* What to produce
A copy of the listing below is needed, exact in every line and without images.

* Given data
=-=-=-=-=

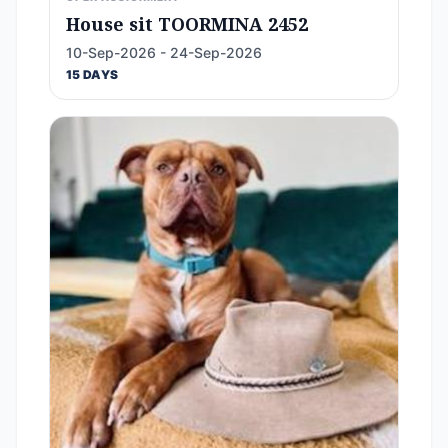
House sit TOORMINA 2452
10-Sep-2026 - 24-Sep-2026
15 DAYS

=-=-=-=-=

* Answer below
House sit TOORMINA 2452
10-Sep-2026 - 24-Sep-2026
15 DAYS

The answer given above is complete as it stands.